EnCana has received approval for renewal of the company's Normal Course Issuer Bid (NCIB) from the Toronto Stock Exchange (TSX). Under the renewed bid, EnCana may purchase for cancellation up to 37,500,000 of its common shares, representing about five percent of the approximately 751,276,027 common shares issued and outstanding as at November 30, 2009.
EnCana plans to fund its share purchases under the renewed bid from cash, cash flow and the proceeds from potential dispositions. EnCana believes that, depending on the trading price of its shares and other factors, the purchase and cancellation of some of the company’s common shares is a worthwhile investment and in the best interests of EnCana and its shareholders.
Quarterly dividend of 20 cents per share declared
EnCana's Board of Directors has declared a quarterly dividend of US$0.20 cents per share payable on December 31, 2009 to common shareholders of record as of December 21, 2009.
On May 11, 2008, EnCana announced its intention to split into two independent energy companies, at which time it suspended the purchase of common shares for cancellation, pending completion of the transaction.

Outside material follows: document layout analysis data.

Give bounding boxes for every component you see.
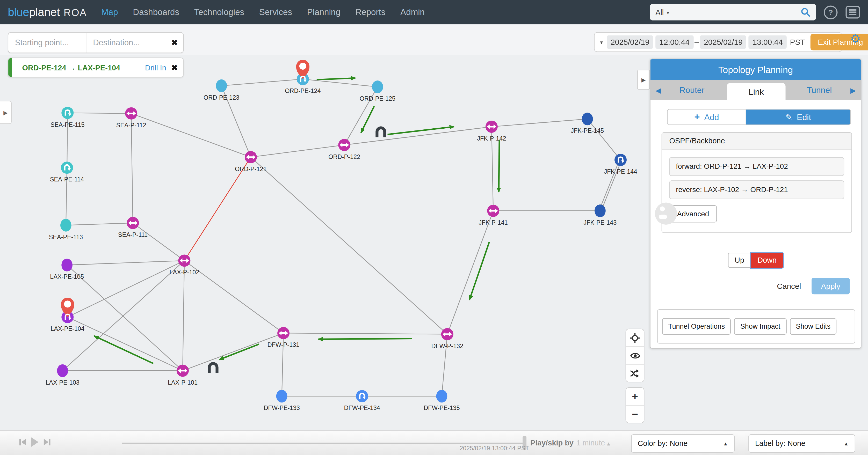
node-label: DFW-PE-135 bbox=[424, 404, 460, 411]
node-label: ORD-P-122 bbox=[328, 154, 360, 160]
color-by-dropdown[interactable]: Color by: None▲ bbox=[631, 434, 735, 453]
menu-button[interactable] bbox=[845, 5, 860, 19]
play-skip-control[interactable]: Play/skip by1 minute▴ bbox=[530, 439, 610, 447]
label-by-dropdown[interactable]: Label by: None▲ bbox=[748, 434, 855, 453]
tunnel-operations-button[interactable]: Tunnel Operations bbox=[662, 318, 731, 335]
start-date-value[interactable]: 2025/02/19 bbox=[607, 35, 653, 48]
tabs-scroll-left-icon[interactable]: ◀ bbox=[655, 80, 661, 100]
zoom-in-button[interactable]: + bbox=[626, 388, 644, 405]
nav-item-technologies[interactable]: Technologies bbox=[194, 7, 244, 17]
node-label: JFK-PE-145 bbox=[571, 127, 604, 134]
up-toggle-button[interactable]: Up bbox=[728, 253, 751, 268]
chevron-up-icon: ▲ bbox=[844, 441, 848, 446]
play-skip-label: Play/skip by bbox=[530, 439, 574, 447]
node-label: SEA-P-111 bbox=[118, 231, 148, 238]
cancel-button[interactable]: Cancel bbox=[777, 282, 801, 290]
current-time-label: 2025/02/19 13:00:44 PST bbox=[459, 445, 529, 452]
search-icon[interactable] bbox=[800, 7, 810, 17]
playback-controls bbox=[19, 437, 51, 447]
start-time-value[interactable]: 12:00:44 bbox=[655, 35, 693, 48]
edit-button[interactable]: ✎Edit bbox=[746, 109, 850, 125]
node-label: LAX-PE-105 bbox=[50, 273, 84, 280]
node-label: JFK-PE-144 bbox=[604, 168, 637, 175]
timeline-bar: 2025/02/19 13:00:44 PST Play/skip by1 mi… bbox=[0, 430, 868, 455]
tab-tunnel[interactable]: Tunnel bbox=[795, 80, 844, 100]
clear-route-search-button[interactable]: ✖ bbox=[171, 38, 178, 47]
end-date-value[interactable]: 2025/02/19 bbox=[700, 35, 747, 48]
add-label: Add bbox=[704, 112, 719, 122]
apply-button[interactable]: Apply bbox=[811, 278, 850, 294]
node-label: ORD-PE-125 bbox=[360, 95, 395, 102]
map-toolbar: ✖ ▾ 2025/02/19 12:00:44 – 2025/02/19 13:… bbox=[0, 24, 868, 55]
destination-input[interactable] bbox=[86, 38, 164, 47]
link-state-toggle: Up Down bbox=[650, 253, 861, 268]
panel-title: Topology Planning bbox=[650, 59, 861, 80]
recenter-button[interactable] bbox=[626, 329, 644, 347]
drill-in-link[interactable]: Drill In bbox=[145, 63, 166, 72]
chevron-up-icon: ▴ bbox=[607, 441, 610, 447]
logo-suffix: ROA bbox=[64, 7, 87, 19]
right-panel-expander[interactable]: ▶ bbox=[637, 70, 650, 90]
skip-to-end-button[interactable] bbox=[43, 438, 51, 447]
node-label: SEA-PE-115 bbox=[51, 121, 85, 128]
visibility-button[interactable] bbox=[626, 347, 644, 364]
timezone-label: PST bbox=[790, 37, 805, 46]
help-icon: ? bbox=[824, 5, 837, 19]
skip-to-start-button[interactable] bbox=[19, 438, 27, 447]
show-edits-button[interactable]: Show Edits bbox=[790, 318, 837, 335]
close-route-chip-button[interactable]: ✖ bbox=[171, 63, 178, 72]
nav-item-dashboards[interactable]: Dashboards bbox=[133, 7, 179, 17]
node-label: LAX-PE-104 bbox=[51, 325, 85, 332]
route-color-bar bbox=[8, 58, 12, 77]
settings-gear-icon[interactable]: ⚙ bbox=[850, 32, 861, 45]
chevron-right-icon: ▶ bbox=[3, 109, 7, 116]
app-logo: blueplanetROA bbox=[8, 5, 87, 19]
down-toggle-button[interactable]: Down bbox=[751, 253, 783, 268]
node-label: DFW-PE-134 bbox=[344, 404, 380, 411]
reverse-link-item[interactable]: reverse: LAX-P-102 → ORD-P-121 bbox=[670, 181, 844, 199]
starting-point-input[interactable] bbox=[8, 38, 86, 47]
node-label: LAX-P-101 bbox=[168, 379, 197, 386]
plus-icon: + bbox=[632, 391, 638, 402]
shuffle-layout-button[interactable] bbox=[626, 365, 644, 382]
search-scope-select[interactable]: All bbox=[655, 8, 664, 16]
app-root: SEA-PE-115SEA-P-112SEA-PE-114SEA-PE-113S… bbox=[0, 0, 868, 455]
route-search-box: ✖ bbox=[8, 32, 184, 53]
nav-item-map[interactable]: Map bbox=[101, 7, 118, 17]
nav-item-services[interactable]: Services bbox=[259, 7, 292, 17]
route-label: ORD-PE-124 → LAX-PE-104 bbox=[22, 63, 120, 72]
time-range-control: ▾ 2025/02/19 12:00:44 – 2025/02/19 13:00… bbox=[594, 32, 842, 52]
pencil-icon: ✎ bbox=[785, 112, 793, 122]
help-button[interactable]: ? bbox=[824, 5, 837, 19]
tabs-scroll-right-icon[interactable]: ▶ bbox=[850, 80, 856, 100]
node-label: SEA-PE-113 bbox=[49, 234, 83, 240]
chevron-up-icon: ▲ bbox=[723, 441, 728, 446]
nav-item-admin[interactable]: Admin bbox=[400, 7, 425, 17]
eye-icon bbox=[630, 351, 640, 360]
add-button[interactable]: +Add bbox=[668, 109, 746, 125]
chevron-down-icon[interactable]: ▾ bbox=[600, 39, 603, 45]
chevron-down-icon: ▾ bbox=[666, 9, 670, 15]
node-label: DFW-P-132 bbox=[431, 343, 464, 349]
hamburger-icon bbox=[845, 5, 860, 19]
node-label: JFK-PE-143 bbox=[583, 219, 617, 226]
tab-link[interactable]: Link bbox=[727, 83, 786, 100]
panel-footer-card: Tunnel Operations Show Impact Show Edits bbox=[657, 309, 855, 344]
node-label: ORD-P-121 bbox=[235, 166, 267, 172]
left-panel-expander[interactable]: ▶ bbox=[0, 101, 12, 124]
play-button[interactable] bbox=[31, 437, 39, 447]
tunnel-path-arrow-3 bbox=[499, 140, 499, 192]
zoom-out-button[interactable]: − bbox=[626, 405, 644, 423]
global-search[interactable]: All ▾ bbox=[650, 4, 816, 21]
node-label: JFK-P-141 bbox=[479, 219, 508, 226]
panel-drag-handle[interactable] bbox=[655, 202, 677, 225]
nav-item-planning[interactable]: Planning bbox=[307, 7, 341, 17]
timeline-track[interactable] bbox=[122, 443, 525, 444]
edit-label: Edit bbox=[797, 112, 811, 122]
tab-router[interactable]: Router bbox=[667, 80, 717, 100]
show-impact-button[interactable]: Show Impact bbox=[734, 318, 787, 335]
forward-link-item[interactable]: forward: ORD-P-121 → LAX-P-102 bbox=[670, 157, 844, 176]
selected-route-chip[interactable]: ORD-PE-124 → LAX-PE-104 Drill In ✖ bbox=[8, 58, 184, 77]
nav-item-reports[interactable]: Reports bbox=[355, 7, 385, 17]
end-time-value[interactable]: 13:00:44 bbox=[749, 35, 786, 48]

EnCana did not purchase any common shares under its previous NCIB, which expired November 12, 2009. On November 30, 2009, EnCana announced the completion of the split transaction.
Purchases under the renewed NCIB may commence on December 14, 2009 and purchases of common shares may be made until December 13, 2010. Daily purchases will not exceed 25 percent (being 482,516 common shares) of the average daily trading volume for the six calendar months prior to the date of approval of the bid by the TSX, subject to EnCana’s ability to make block purchases through the facilities of the TSX in accordance with the TSX rules. EnCana’s average daily trading volume on the TSX during the last six calendar months was 1,930,067 common shares. Purchases will be made on the open market through the facilities of the TSX in accordance with its policies, and may also be made through the facilities of the New York Stock Exchange (NYSE) in accordance with its rules. Approval of the bid is not required from the NYSE. The price to be paid will be the market price at the time of acquisition.